I (Tamay Besiroglu) bet the mathematician Daniel Litt that the best AI models in March of 2030 would be capable of generating math papers in Number Theory at the level of quality of papers published in Annals today (i.e. 2025). https://x.com/tamaybes/status/1899262088369106953?s=46
The AI would receive no detailed guidance relevant to the mathematics research, and is required to accomplish this task autonomously.
The AI system(s) are granted a total budget of $100k in inference compute per paper.
This bet would be resolved on the basis of Daniel Litt’s judgment.
Update 2025-03-21 (PST) (AI summary of creator comment): Novel Research Requirement Clarification:
For a YES resolution, the AI must perform novel research autonomously, not just produce a paper that could pass as research.
Update 2025-03-23 (PST): - Budget Currency: The $100k inference compute budget is expressed in nominal dollars (current currency) with no inflation adjustment. (AI summary of creator comment)
Update 2025-05-17 (PST) (AI summary of creator comment): The creator endorsed an interpretation (via a previously posted ChatGPT response to a user's question) regarding the market's resolution. This endorsement suggests:
The market generally requires demonstrating repeatable capability in generating Annals-quality math papers.
However, a single, exceptionally significant autonomous achievement by an AI (such as proving the Riemann hypothesis) before 2030 would also be considered sufficient for a YES resolution.
I think AlphaEvolve is positive news for this market.
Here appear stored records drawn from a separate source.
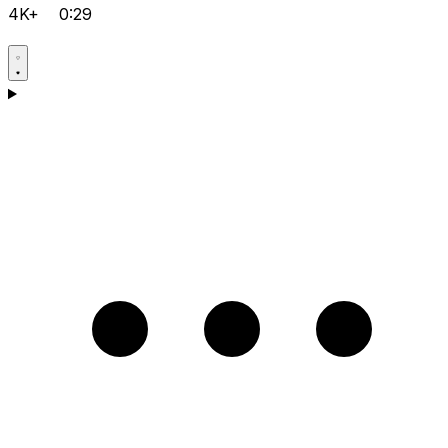
4K+
0:29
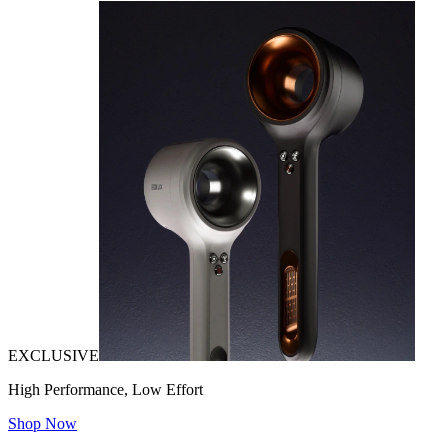
EXCLUSIVE
High Performance, Low Effort
Shop Now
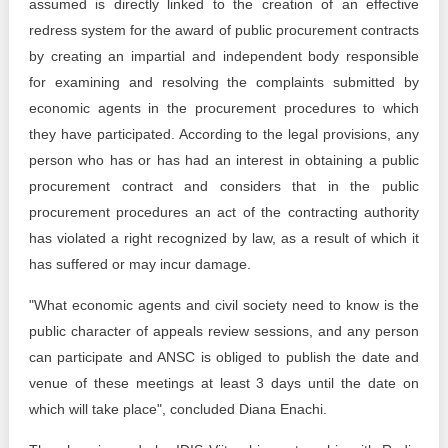
assumed is directly linked to the creation of an effective
redress system for the award of public procurement contracts
by creating an impartial and independent body responsible
for examining and resolving the complaints submitted by
economic agents in the procurement procedures to which
they have participated. According to the legal provisions, any
person who has or has had an interest in obtaining a public
procurement contract and considers that in the public
procurement procedures an act of the contracting authority
has violated a right recognized by law, as a result of which it
has suffered or may incur damage.
"What economic agents and civil society need to know is the
public character of appeals review sessions, and any person
can participate and ANSC is obliged to publish the date and
venue of these meetings at least 3 days until the date on
which will take place", concluded Diana Enachi.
I think one possible way of producing qualifying result is first finding (in similar fashion to AlphaEvolve) some construction that was previously considered to be likely impossible. And then writing a paper about implications of this new (not sufficient by itself, likely too mechanistic and not very insightful) construction on various things.
I am not mathematician so I am not sure if my idea makes sense. But in any case I feel like AlphaEvolve is progress towards YES.
@qumeric Definitely is a progress but the approach feels fundamentally expensive. 2030 is a long way away though.
@TamayBesiroglu Is this bet about a single occurrence, i.e. does a single paper having published resolve this market YES, or does it need to repeatable (and have been shown to be repeatable)? I suppose it's the latter since you wrote 'capable of generating math papers' (plural).
@CalibratedNeutral I understand it to be about a capabilities, so repeatable. The bet is meant to be a proxy for “do the best models have absolute advantage over top mathematicians in doing math research.” That said, if an AI autonomously proves the Riemann hypothesis or something before 2030 I think you should expect the market to resolve YES.
@LocalGlobal This feels to me a bit like "Those sea lions that were trained to build motorcycles a few years back can source parts and draft designs, sure, but their welding technique is still terrible!"
Without a deeper model of what drives AI progress, the phrase "currently models cannot" is just not predictive of anything.
@LocalGlobal https://sakana.ai/ai-scientist-first-publication/ Sakana
AI recently were able to produce a paper that passed peer review for an ICLR workshop
@jgyou I agree with this. The paper should not have passed the first round of peer review. I was most impressed by the fact that it could autonomously construct such a paper, graphics and all. This is another case where the exaggerated claim serves as a good prediction of near-future capabilities.
5 years is a very long time, even if the exponential improvement we have consistently seen for the past 6 years doesn't hold the whole way through.
@Haiku I think these responses might just be overestimating the standards that are expected of a workshop paper.
@SimoneRomeo 5 years ago was 2020 - year when GPT-3 came out. We had models writing poems in certain style in 2016 i believe.
@mathvc if it was the beginning of 2020, right before the release of gpt3, would you think that 5 years later a model would be able to write this:
https://chatgpt.com/share/680b6c9d-d638-8012-bc32-0cf36cae46eb
@SimoneRomeo I would not be surprised no. Most of the text is essentially copied from the training data and the rest is pure bluffing. For example, part 4 of proof sketches is nonsense, there is by definition no Siegel zero in a fixed finite range of moduli. There is certainly much more nonsense but don't want to bother checking. I have seen much more impressive LLM output tbh.
Also, it does not even look like a math paper, the introduction, background, main results, future work layout is quite common in experimental sciences but is never used in (pure) mathematics. There are also no actual proofs, which are the cactual content of any math paper. If this was written by a human just this would be enough to conclude it is obvious crankery. This is almost certainly fixable with better prompting and/or scale but it shows some issues.
The Sakana example actually increased my odds since it wrote a coherent multi-page technical text which is the first time I've seen something like this.
I stay with my belief that 80 % is crazy high. I guess the people betting like this think a singularity is very likely.